- WORK TO BE COMPLETED:
From the entries below, extract every line that includes the word "Praha".
┌─ RECORD SET
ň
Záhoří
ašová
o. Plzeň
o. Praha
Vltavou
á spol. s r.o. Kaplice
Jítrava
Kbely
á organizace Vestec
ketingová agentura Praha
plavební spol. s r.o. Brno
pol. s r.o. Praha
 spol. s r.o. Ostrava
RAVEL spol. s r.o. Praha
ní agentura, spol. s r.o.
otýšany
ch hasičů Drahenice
└─
- RESPONSE AREA:
o. Praha
ketingová agentura Praha
pol. s r.o. Praha
RAVEL spol. s r.o. Praha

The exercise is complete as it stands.